Jakarta, 23 September 2025 – Sejak berdirinya DKARI pada 28 September 1945, kereta api terus menjadi moda transportasi publik yang menghubungkan berbagai daerah. Dari sejarah perjuangan bangsa hingga era modern, jejak KAI selama 80 tahun menunjukkan komitmen untuk menghadirkan layanan yang andal dan efisien.

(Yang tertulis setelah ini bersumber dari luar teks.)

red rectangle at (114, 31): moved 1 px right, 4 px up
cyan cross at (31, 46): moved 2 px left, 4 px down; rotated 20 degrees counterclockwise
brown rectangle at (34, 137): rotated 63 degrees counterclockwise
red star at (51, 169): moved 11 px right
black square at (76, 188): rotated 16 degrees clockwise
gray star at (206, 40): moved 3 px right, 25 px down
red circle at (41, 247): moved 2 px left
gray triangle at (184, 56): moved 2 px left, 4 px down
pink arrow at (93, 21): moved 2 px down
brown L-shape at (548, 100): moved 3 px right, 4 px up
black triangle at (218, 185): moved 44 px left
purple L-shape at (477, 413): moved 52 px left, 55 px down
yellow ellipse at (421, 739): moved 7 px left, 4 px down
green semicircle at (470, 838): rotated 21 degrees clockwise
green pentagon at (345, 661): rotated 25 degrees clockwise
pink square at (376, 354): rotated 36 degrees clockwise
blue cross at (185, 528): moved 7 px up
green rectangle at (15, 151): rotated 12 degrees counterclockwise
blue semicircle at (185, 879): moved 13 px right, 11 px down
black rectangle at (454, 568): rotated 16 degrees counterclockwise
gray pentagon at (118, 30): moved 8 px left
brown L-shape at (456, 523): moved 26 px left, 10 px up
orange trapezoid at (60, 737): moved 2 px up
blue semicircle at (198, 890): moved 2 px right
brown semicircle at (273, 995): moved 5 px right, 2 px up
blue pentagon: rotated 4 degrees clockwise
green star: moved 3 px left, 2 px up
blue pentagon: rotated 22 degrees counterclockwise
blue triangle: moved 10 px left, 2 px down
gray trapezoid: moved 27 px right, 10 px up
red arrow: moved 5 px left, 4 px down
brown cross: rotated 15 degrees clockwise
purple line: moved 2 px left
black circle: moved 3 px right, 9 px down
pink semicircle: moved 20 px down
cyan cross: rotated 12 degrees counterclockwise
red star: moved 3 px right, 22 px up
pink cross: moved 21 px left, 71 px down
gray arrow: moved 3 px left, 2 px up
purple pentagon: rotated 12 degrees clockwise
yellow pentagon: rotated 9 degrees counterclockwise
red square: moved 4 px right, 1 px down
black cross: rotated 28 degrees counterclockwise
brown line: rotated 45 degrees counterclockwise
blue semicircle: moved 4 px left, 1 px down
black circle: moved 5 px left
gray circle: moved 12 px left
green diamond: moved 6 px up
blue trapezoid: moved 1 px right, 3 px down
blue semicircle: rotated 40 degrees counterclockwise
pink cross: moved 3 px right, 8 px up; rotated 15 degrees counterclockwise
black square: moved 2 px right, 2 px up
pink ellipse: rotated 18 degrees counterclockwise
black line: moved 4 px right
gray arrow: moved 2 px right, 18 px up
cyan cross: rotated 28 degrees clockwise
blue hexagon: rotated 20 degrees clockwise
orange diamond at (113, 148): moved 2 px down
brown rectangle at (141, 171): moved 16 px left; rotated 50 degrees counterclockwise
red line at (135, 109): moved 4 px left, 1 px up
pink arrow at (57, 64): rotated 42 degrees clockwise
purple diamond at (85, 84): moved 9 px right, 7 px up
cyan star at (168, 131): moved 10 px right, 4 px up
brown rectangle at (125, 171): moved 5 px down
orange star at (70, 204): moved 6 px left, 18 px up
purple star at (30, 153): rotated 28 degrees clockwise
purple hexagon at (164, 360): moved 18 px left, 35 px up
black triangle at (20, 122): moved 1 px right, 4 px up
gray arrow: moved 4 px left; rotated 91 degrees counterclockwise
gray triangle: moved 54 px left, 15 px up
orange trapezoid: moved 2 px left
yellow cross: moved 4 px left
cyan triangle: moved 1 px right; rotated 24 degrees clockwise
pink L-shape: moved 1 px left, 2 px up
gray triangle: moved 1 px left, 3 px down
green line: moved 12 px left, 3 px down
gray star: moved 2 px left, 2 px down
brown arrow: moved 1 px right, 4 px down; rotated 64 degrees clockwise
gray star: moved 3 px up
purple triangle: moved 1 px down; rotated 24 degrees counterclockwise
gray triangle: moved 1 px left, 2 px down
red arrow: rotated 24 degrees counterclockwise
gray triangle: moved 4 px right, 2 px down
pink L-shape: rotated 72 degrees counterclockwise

“Sejak 28 September 1945, saat para pejuang kereta api mengibarkan bendera merah putih di kantor pusat Bandung, semangat itu terus hidup hingga kini. Dari semangat perjuangan itulah KAI menapaki jalan transformasi menuju layanan yang modern, inklusif, dan ramah lingkungan,” ujar Vice President Public Relations KAI, Anne Purba.

Dalam usia delapan dekade, KAI telah membangun sistem layanan berbasis digital. Pemesanan tiket melalui aplikasi Access by KAI mencapai 17,2 juta transaksi, atau 71,73% dari total penjualan pada Januari–Agustus 2025. Sistem boarding dengan teknologi pengenalan wajah di 22 stasiun besar menambah kenyamanan dan efisiensi layanan.

Pertumbuhan jumlah pelanggan juga terus meningkat. Sepanjang delapan bulan pertama 2025, KAI Group melayani 328,05 juta pelanggan, naik 8,51% dari periode sama tahun lalu. Angkutan barang mencatat 45,26 juta ton, dengan batu bara sebagai penyumbang terbesar sebesar 37,47 juta ton.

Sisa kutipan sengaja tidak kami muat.